I was struck early on at the way they served wine – in little glasses that I’d have called juice glasses in any other setting. I don’t drink, but most other people in attendance had some dry red wine as a starter. Our waiter (I saw only male wait staff during my entire time there) also brough out baskets of thickly sliced sesame-seeded bread, which I though was quite good. On the other hand, given that this was a greek place, I was expecting some sort of olive oil based accompaniment but we were served your basic butter and margarine instead. Odd.
Most of those who had been there before were clamoring for something called ‘saganaki’, which sounded japanese to me, but of course wasn’t (found some references to it later on the net, such as http://graphics.stanford.edu/~tolis/recipes/saganaki.html). This was more or less presented exactly as shown in the referenced picture, plain and unadorned, with the big ‘sell’ being that the waiter pours some kind of liquor on top of it and then lights (flames) it at tableside. It tasted a lot like an asiago with a mozzerrela texture albeit a lot saltier. I have to admit it was pretty good, but kinda of expensive for the small amount of cheese provided for the price.
The dozen and a half or so employees of my company ordered a variety of dishes, and some sharing around the table, but since I’m a new employee I stuck to my chicken kebab and rice, which was unfortunate because both were overcooked and dry. I saw a lot of lamb being ordered, and wished I had been a bit more adventurous and ordered some of that.

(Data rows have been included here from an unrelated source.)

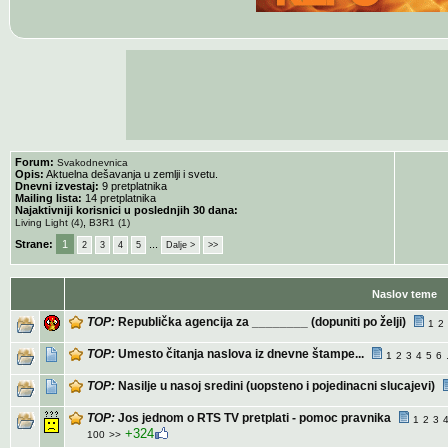
Forum:
Svakodnevnica
Opis:
Aktuelna dešavanja u zemlji i svetu.
Dnevni izvestaj:
9 pretplatnika
Mailing lista:
14 pretplatnika
Najaktivniji korisnici u poslednjih 30 dana:
,
Living Light (4)
B3R1 (1)
Strane:
1
...
2
3
4
5
Dalje >
>>
Naslov teme
TOP:
Republička agencija za ________ (dopuniti po želji)
1
2
TOP:
Umesto čitanja naslova iz dnevne štampe...
1
2
3
4
5
6
TOP:
Nasilje u nasoj sredini (uopsteno i pojedinacni slucajevi)
TOP:
Jos jednom o RTS TV pretplati - pomoc pravnika
1
2
3
+324
100
>>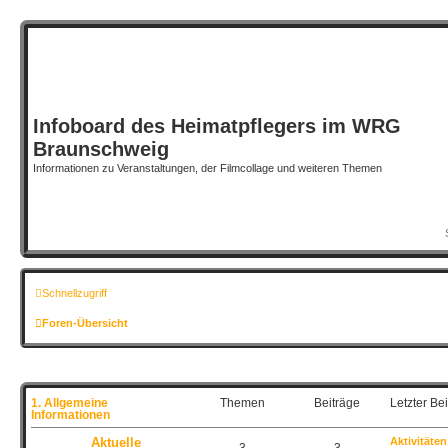
Infoboard des Heimatpflegers im WRG
Braunschweig
Informationen zu Veranstaltungen, der Filmcollage und weiteren Themen
Schnellzugriff
Foren-Übersicht
1. Allgemeine
Themen
Beiträge
Letzter Bei
Informationen
Aktuelle
Aktivitäten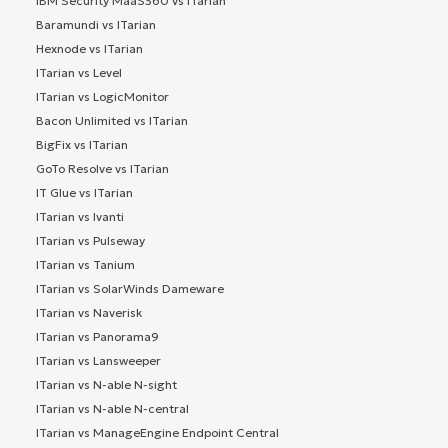
IBM Security MaaS360 vs ITarian
Baramundi vs ITarian
Hexnode vs ITarian
ITarian vs Level
ITarian vs LogicMonitor
Bacon Unlimited vs ITarian
BigFix vs ITarian
GoTo Resolve vs ITarian
IT Glue vs ITarian
ITarian vs Ivanti
ITarian vs Pulseway
ITarian vs Tanium
ITarian vs SolarWinds Dameware
ITarian vs Naverisk
ITarian vs Panorama9
ITarian vs Lansweeper
ITarian vs N-able N-sight
ITarian vs N-able N-central
ITarian vs ManageEngine Endpoint Central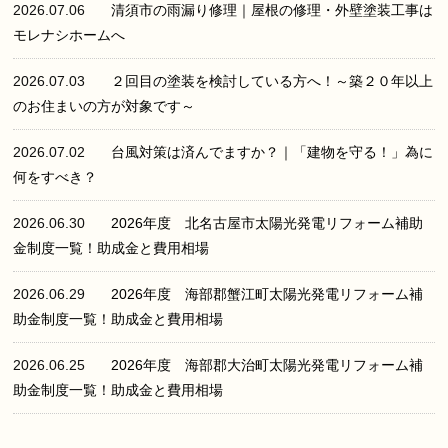
2026.07.06
清須市の雨漏り修理｜屋根の修理・外壁塗装工事は
モレナシホームへ
2026.07.03
２回目の塗装を検討している方へ！～築２０年以上
のお住まいの方が対象です～
2026.07.02
台風対策は済んでますか？｜「建物を守る！」為に
何をすべき？
2026.06.30
2026年度 北名古屋市太陽光発電リフォーム補助
金制度一覧！助成金と費用相場
2026.06.29
2026年度 海部郡蟹江町太陽光発電リフォーム補
助金制度一覧！助成金と費用相場
2026.06.25
2026年度 海部郡大治町太陽光発電リフォーム補
助金制度一覧！助成金と費用相場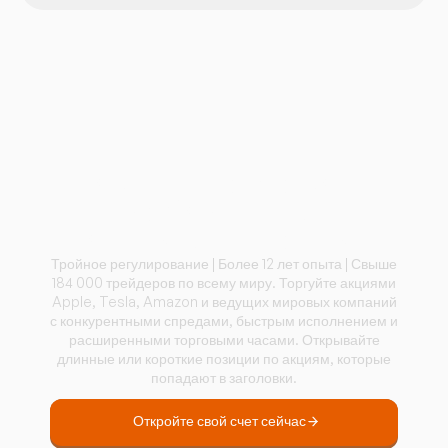
Начните торговать
глобальными
акциями сегодня
Тройное регулирование | Более 12 лет опыта | Свыше
184 000 трейдеров по всему миру. Торгуйте акциями
Apple, Tesla, Amazon и ведущих мировых компаний
с конкурентными спредами, быстрым исполнением и
расширенными торговыми часами. Открывайте
длинные или короткие позиции по акциям, которые
попадают в заголовки.
Откройте свой счет сейчас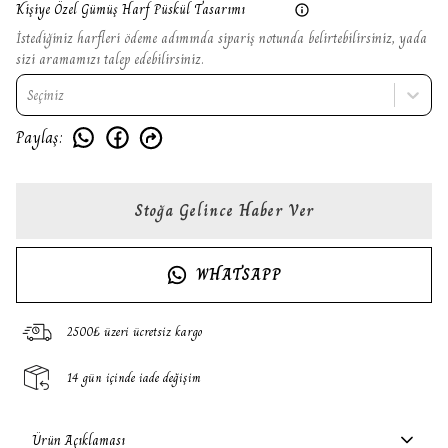
Kişiye Özel Gümüş Harf Püskül Tasarımı
İstediğiniz harfleri ödeme adımında sipariş notunda belirtebilirsiniz, yada
sizi aramamızı talep edebilirsiniz.
Seçiniz
Paylaş
:
Stoğa Gelince Haber Ver
WHATSAPP
2500₺ üzeri ücretsiz kargo
14 gün içinde iade değişim
Ürün Açıklaması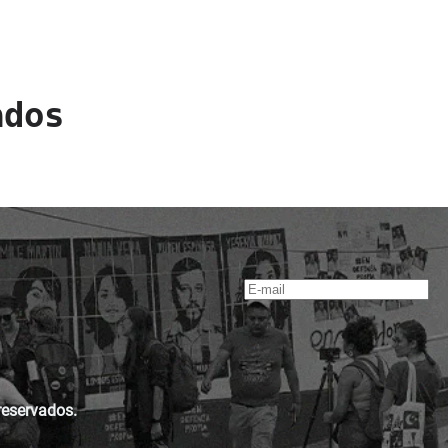
ados
reservados.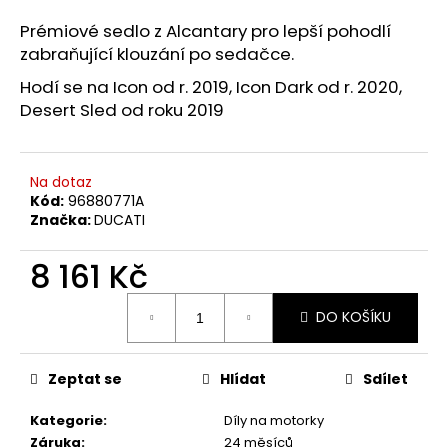
a
Prémiové sedlo z Alcantary pro lepší pohodlí
j
zabraňující klouzání po sedačce.
í
Hodí se na Icon
od r. 2019
, Icon Dark od r. 2020,
t
Desert Sled od roku 2019
?
Na dotaz
Kód:
96880771A
Značka:
DUCATI
HLEDAT
8 161 Kč
Měrná
D
DO KOŠÍKU
cena:
o
p
Zeptat se
Hlídat
Sdílet
o
r
Kategorie
:
Díly na motorky
u
Záruka
:
24 měsíců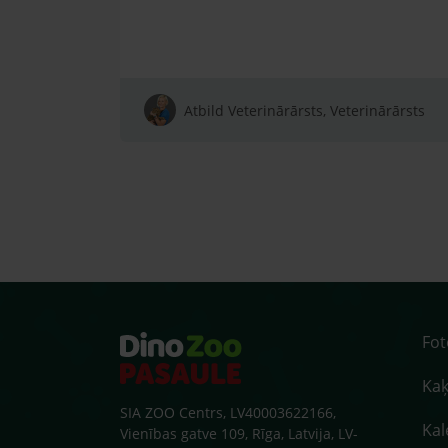
Atbild Veterinārārsts, Veterinārārsts
Fo
Kaķ
SIA ZOO Centrs, LV40003622166,
Kal
Vienības gatve 109, Rīga, Latvija, LV-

Deserts were great. Several people ordered baklava, and since I don’t like nuts I ordered a custard and honey concoction served on filo that was excellent. Almost everyone at the table had a small serving of ouzo, served in cognac-style glasses, which everyone toasted with. Being a non drinker mostly, I toasted with my water glass. Later, mine was the only credit card that didn’t work, and this was blamed by all assembled on my not partaking in the ouzo :-).